-- DATA FOR PROCESSING follows --
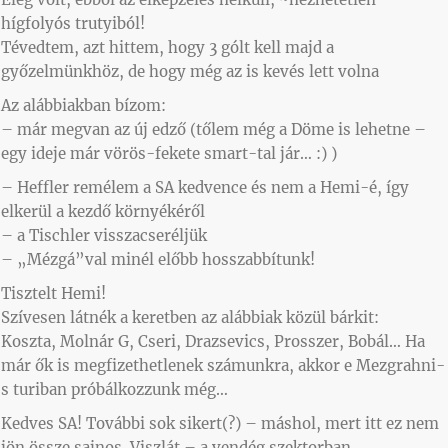
hígfolyós trutyiból!
Tévedtem, azt hittem, hogy 3 gólt kell majd a
győzelmünkhöz, de hogy még az is kevés lett volna
Az alábbiakban bízom:
– már megvan az új edző (tőlem még a Döme is lehetne –
egy ideje már vörös-fekete smart-tal jár… :) )
– Heffler remélem a SA kedvence és nem a Hemi-é, így
elkerül a kezdő környékéről
– a Tischler visszacseréljük
– „Mézgá”val minél előbb hosszabbítunk!
Tisztelt Hemi!
Szívesen látnék a keretben az alábbiak közül bárkit:
Koszta, Molnár G, Cseri, Drazsevics, Prosszer, Bobál… Ha
már ők is megfizethetlenek számunkra, akkor e Mezgrahni-
s turiban próbálkozzunk még…
Kedves SA! További sok sikert(?) – máshol, mert itt ez nem
jön össze sajnos. Viszlát – a vendég szektorban…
-- DATA FOR PROCESSING concluded --
> _WHAT TO WORK ON_
The reply must consist solely of the lines from the one containing "s turiban próbálkozzunk még…" through the last line of the data, reproduced exactly.

> _RESPONSE TO THE TASK_
s turiban próbálkozzunk még…
Kedves SA! További sok sikert(?) – máshol, mert itt ez nem
jön össze sajnos. Viszlát – a vendég szektorban…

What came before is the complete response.